*Exercise brief*.
In the entries below, repeat only the lines between those holding "complete as po" and "Frequently Asked Questions", inclusive. Leave pictures out.

*Exercise data*.
# # # # #

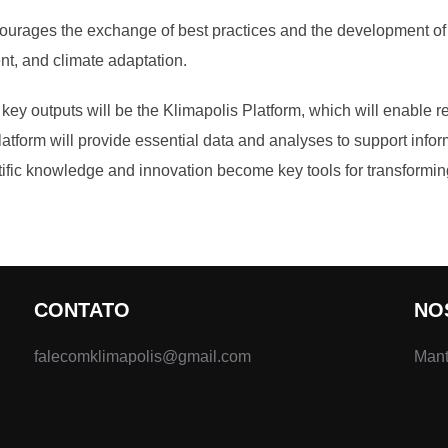
courages the exchange of best practices and the development of j
t, and climate adaptation.
e key outputs will be the Klimapolis Platform, which will enable 
platform will provide essential data and analyses to support info
fic knowledge and innovation become key tools for transforming 
CONTATO
NO
falecomklimapolis@gmail.com
Mant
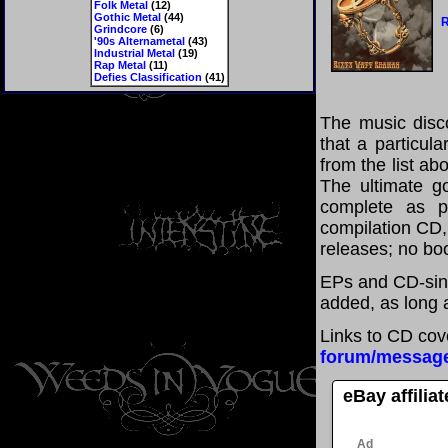
Folk Metal
(12)
Gothic Metal
(44)
R
Grindcore
(6)
'90s Alternametal
(43)
Industrial Metal
(19)
Rap Metal
(11)
Defies Classification
(41)
The music disco
that a particul
from the list a
The ultimate g
complete as po
compilation CD, 
releases; no boo
EPs and CD-sin
added, as long a
Links to CD cov
forum/messag
eBay affilia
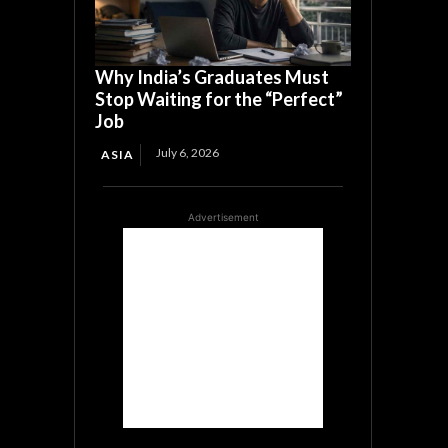
Why India’s Graduates Must
Stop Waiting for the “Perfect”
Job
July 6, 2026
ASIA
Advertisement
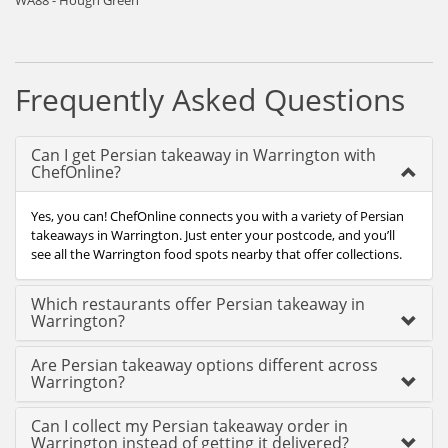
WA88 - Hough Green
Frequently Asked Questions
Can I get Persian takeaway in Warrington with
ChefOnline?
Yes, you can! ChefOnline connects you with a variety of Persian
takeaways in Warrington. Just enter your postcode, and you’ll
see all the Warrington food spots nearby that offer collections.
Which restaurants offer Persian takeaway in
Warrington?
Are Persian takeaway options different across
Warrington?
Can I collect my Persian takeaway order in
Warrington instead of getting it delivered?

# # # # #

*Answer section*.
complete as po
compilation CD, 
releases; no boo
EPs and CD-sin
added, as long a
Links to CD cov
forum/messag
eBay affilia
Why India’s Graduates Must
Stop Waiting for the “Perfect”
Job
July 6, 2026
ASIA
Advertisement
WA88 - Hough Green
Frequently Asked Questions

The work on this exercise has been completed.